Esta instituição é destinada exclusivamente ao atendimento de pacientes oriundas do Sistema Único de Saúde. O corpo clínico da MATER é formado por médicos e pós-graduandos de residência médica nas áreas de obstetrícia e neonatologia. A equipe de enfermagem é formada por enfermeiras obstétricas, auxiliares de enfermagem e enfermeiras residentes em Enfermagem Obstétrica e Neonatal. Do total de partos assistidos pela equipe, 10% são realizados por enfermeiras obstétricas.

Os sujeitos do estudo incluem acompanhantes de parturientes assistidas nessa instituição. A escolha da amostra fundamentou-se na concepção de que a amostra ideal é aquela capaz de privilegiar os sujeitos sociais que possuem os atributos que se pretende estudar, de forma que atenda aos objetivos da pesquisa. Sendo assim, foram considerados os acompanhantes que estiveram presentes integralmente ou durante parte do processo de parturição. O tamanho da amostra foi definido com base no critério de saturação ou exaustão dos dados contidos nas entrevistas(14).

Coleta de Dados

Foram seguidas as normas para pesquisa envolvendo seres humanos, estabelecidas pela Resolução n.º 196/96 do Conselho Nacional de Saúde. O projeto foi submetido ao Comitê de Ética em Pesquisa da EERP-USP. Os 12 sujeitos que cumpriam os critérios de inclusão foram convidados a participar da pesquisa e mediante aceitação, foi solicitado que assinassem o Termo de Consentimento Livre e Esclarecido. Com o objetivo de garantir o anonimato dos sujeitos pesquisados, nos fragmentos das entrevistas, foram utilizados códigos de identificação.

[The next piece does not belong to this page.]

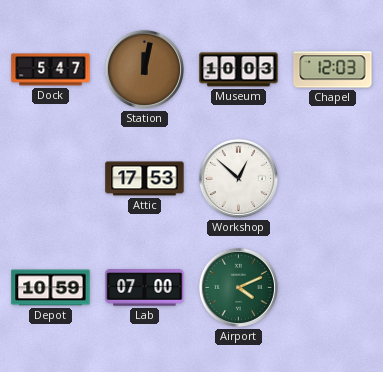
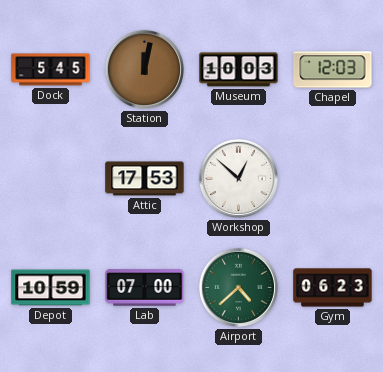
Dock: 5:47 -> 5:45
Airport: 4:11 -> 4:38
Gym: none -> 06:23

Os dados foram coletados através de entrevistas individuais, gravadas, para as quais se adotou a técnica de depoimento pessoal. Tal técnica permite estimular as pessoas a falarem como pensam e fazem as coisas acerca do tema em questão, e permite ao pesquisador focalizar e aprofundar mais os aspectos relativos aos objetivos do estudo, mantida a preocupação de ultrapassar a dimensão individual dos relatos para encontrar neles o coletivo(15).

Análise dos Dados

Após a transcrição das entrevistas com os acompanhantes, para o tratamento dos dados foi utilizada a análise de conteúdo temática que "consiste em descobrir os 'núcleos de sentido' que compõem a comunicação, e cuja presença ou freqüência de aparição pode significar alguma coisa para o objetivo analítico escolhido"(16). Nesse procedimento analítico, identificam-se os "núcleos de sentido", unidades de significação no conjunto de uma comunicação.

RESULTADOS

No presente estudo, participaram 12 acompanhantes. Analisando as características sociais destes sujeitos observou-se que os mesmos tinham média de idade de 37,5 anos. Por norma da instituição estudada, não são permitidos acompanhantes menores de 18 anos.

Quanto à escolaridade, 41,7% (5) dos entrevistados cursaram o ensino médio completo e 33,3% (4) possuíam ensino fundamental completo. O ensino fundamental incompleto foi cursado por 16,7% (2) dos entrevistados e um (8,3%) (1) era analfabeto.

Analisando os acompanhantes com relação ao sexo, verificamos que a maioria era do sexo feminino, 75% (9) e 25% (3) eram do sexo masculino.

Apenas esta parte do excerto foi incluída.